Last year, The National Institute for Health and Care Excellence (NICE) approved use of one-pill-a-day Harvoni by the NHS.
Zoe went to her nurse in April when her condition got worse, and extreme fatigue forced her to give up work, expecting to be given the pill-a-day treatment.
But she was told that due to the massive costs, just 15 people a month in her area get the medicine – and she wasn’t sick enough.
“I left the hospital bawling my eyes out,” she said.
“I’d been given a death sentence.”
Distraught Zoe posted on Facebook about her frustration, where it was spotted by a friend, who directed her towards campaigner David Cowley.
The 58-year-old from Cardiff runs the Facebook page for the ‘buyers club’ Hep C World Generic Treatment.
He was cured three years ago as part of a clinical trial and was appalled when he subsequently heard the price the NHS was being charged for the drugs.
The father-of-two discovered the US pharmaceutical firm Gilead – which originally developed Harvoni – had given licences to companies in India and China to produce cut-price versions of the treatment.
Along with four others around the world, he helps sufferers completely legally personally import 12 week courses for around £650.
Zoe is one of 200 British people – and 10,000 worldwide – who are using the UK-founded club to circumnavigate NHS red tape to get the drugs they need.

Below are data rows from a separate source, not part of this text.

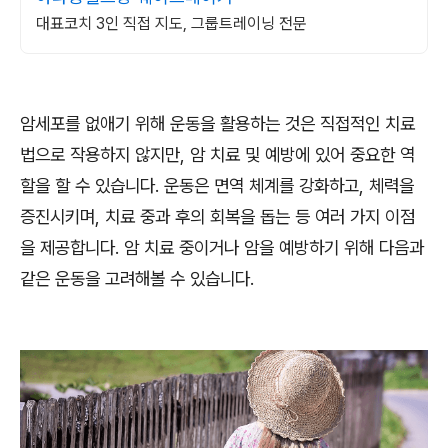
대표코치 3인 직접 지도, 그룹트레이닝 전문
암세포를 없애기 위해 운동을 활용하는 것은 직접적인 치료
법으로 작용하지 않지만, 암 치료 및 예방에 있어 중요한 역
할을 할 수 있습니다. 운동은 면역 체계를 강화하고, 체력을
증진시키며, 치료 중과 후의 회복을 돕는 등 여러 가지 이점
을 제공합니다. 암 치료 중이거나 암을 예방하기 위해 다음과
같은 운동을 고려해볼 수 있습니다.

David, has been disease free since 2013, estimates the drugs cost around US$100 to manufacture.
He said: “The drug companies are holding people to ransom.
“They are offering a cure to a debilitating disease that bankrupts our health system.
“It’s pure greed.
“Between myself, two Australians, an Indian guy and someone from South Africa, we have helped about 10,000 globally.”

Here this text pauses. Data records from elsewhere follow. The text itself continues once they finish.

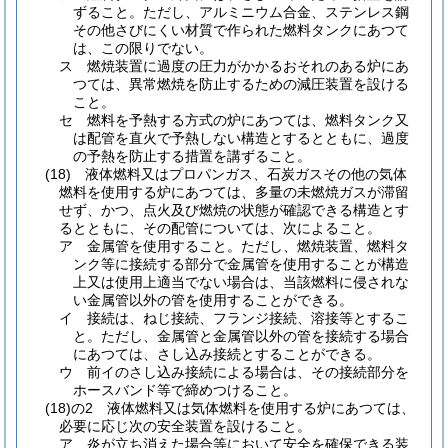
ずること。
ただし、アルミニウム合金、ステンレス鋼
その他さびにくい材質で作られた燃料タンクにあつて
は、この限りでない。
ス
燃焼装置に過度の圧力がかかるおそれのある炉にあ
つては、異常燃焼を防止するための減圧装置を設ける
こと。
セ
燃料を予熱する方式の炉にあつては、燃料タンク又
は配管を直火で予熱しない構造とするとともに、過度
の予熱を防止する措置を講ずること。
(18)
液体燃料又はプロパンガス、石炭ガスその他の気体
燃料を使用する炉にあつては、多量の未燃焼ガスが滞留
せず、かつ、点火及び燃焼の状態が確認できる構造とす
るとともに、その配管については、次によること。
ア
金属管を使用すること。
ただし、燃焼装置、燃料タ
ンク等に接続する部分で金属管を使用することが構造
上又は使用上適当でない場合は、当該燃料に侵されな
い金属管以外の管を使用することができる。
イ
接続は、ねじ接続、フランジ接続、溶接等とするこ
と。
ただし、金属管と金属管以外の管を接続する場合
にあつては、さし込み接続とすることができる。
ウ
前イのさし込み接続による場合は、その接続部分を
ホースバンド等で締めつけること。
(18)の2
液体燃料又は気体燃料を使用する炉にあつては、
必要に応じ次の安全装置を設けること。
ア
炎が立ち消えた場合等において安全を確保できる装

Zoe managed to borrow the money from a friend to get her treatment – which she claims is being taken with the full knowledge of her equally-frustrated doctors.

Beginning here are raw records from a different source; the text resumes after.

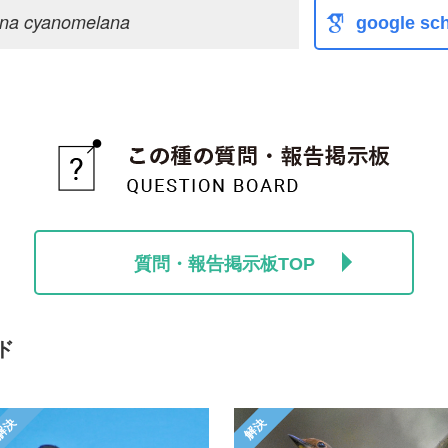
ana cyanomelana
google sch
質問・報告掲示板TOP
ド
解決
解決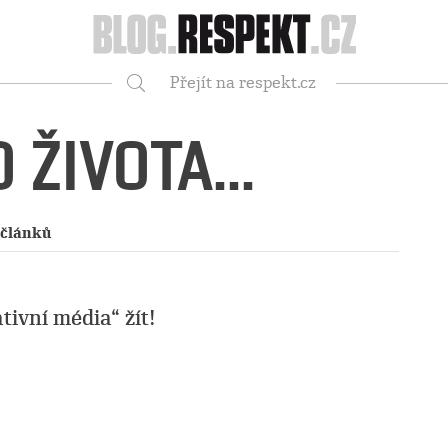
Respekt
Přejít na respekt.cz
Vyhledávání
 ŽIVOTA...
 článků
tivní média“ žít!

It’s early days, but she is already feeling better.
“I managed to borrow money off a friend luckily, but not everyone can and there’s still people out there dying,” she said.
“I feel like we have been shoved to the back of the queue.”
A spokesperson from Gilead said it did not charge the NHS £35,000 a course – but said they could not say how much it cost.
They added: “Gilead understands that there have been reports of patients accessing hepatitis C medicines via buyers’ clubs online.
“Gilead cannot comment on the safety or efficacy of medicines supplied in this way.
“However, Gilead shares the view of the Medicines and Healthcare products Regulatory Agency (MHRA) and the NHS that it is potentially unsafe to buy prescription medicines on the internet other than from online pharmacies registered with the General Pharmaceutical Council.
“In the UK, the price of treatment should not be considered as the limiting factor in patient access.
“Our hepatitis C regimens have been deemed cost effective by The National Institute for Health and Care Excellence (NICE) at list price and are offered to the NHS with discounts to these already cost-effective prices.
“According to the NICE mandate and NHS Constitution, Gilead’s hepatitis C treatments and other NICE approved direct-acting antivirals should be available on the NHS for all eligible patients with hepatitis C in England (and Wales), if deemed appropriate by their treating physician.”
An NHS England spokesperson added: “The NHS’ single biggest new treatment investment this year is providing these high-cost treatments to thousands of people with Hep C, in accordance with NICE guidance.
“The NHS has successfully now treated thousands of patients with acute needs, and is now working on a phased basis to treat the far larger number of patients with chronic but not life-threatening Hep C.
“The Department of Health have been running successful competitive procurements to secure the best prices they can.
“As prices come down we hope in future years to be able to expand treatments even further within the funding available, and the industry is now engaging in the discussions with us about how best to do this.”